* **Work required**: In your copy, drop the images and return each record exactly as it stands.

[Dataset entries]
☆ ☆ ☆
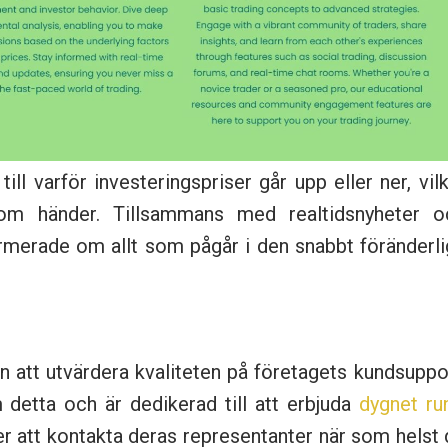
ll varför investeringspriser går upp eller ner, vil
om händer. Tillsammans med realtidsnyheter o
ormerade om allt som pågår i den snabbt föränderl
n att utvärdera kvaliteten på företagets kundsuppo
detta och är dedikerad till att erbjuda
dygnet ru
der att kontakta deras representanter när som helst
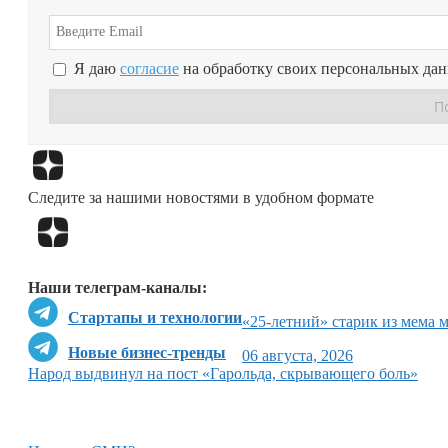
Я даю
согласие
на обработку своих персональных да
Следите за нашими новостями в удобном формате
Наши телеграм-каналы:
Стартапы и технологии
«25-летний» старик из мема 
Новые бизнес-тренды
06 августа, 2026
Народ выдвинул на пост «Гарольда, скрывающего боль»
☆ ☆ ☆
* **Reply to the exercise**:
ll varför investeringspriser går upp eller ner, vil
om händer. Tillsammans med realtidsnyheter o
ormerade om allt som pågår i den snabbt föränderl
n att utvärdera kvaliteten på företagets kundsuppo
detta och är dedikerad till att erbjuda
dygnet ru
der att kontakta deras representanter när som helst
Я даю
согласие
на обработку своих персональных да
Следите за нашими новостями в удобном формате
Наши телеграм-каналы:
Стартапы и технологии
«25-летний» старик из мема 
Новые бизнес-тренды
06 августа, 2026
Народ выдвинул на пост «Гарольда, скрывающего боль»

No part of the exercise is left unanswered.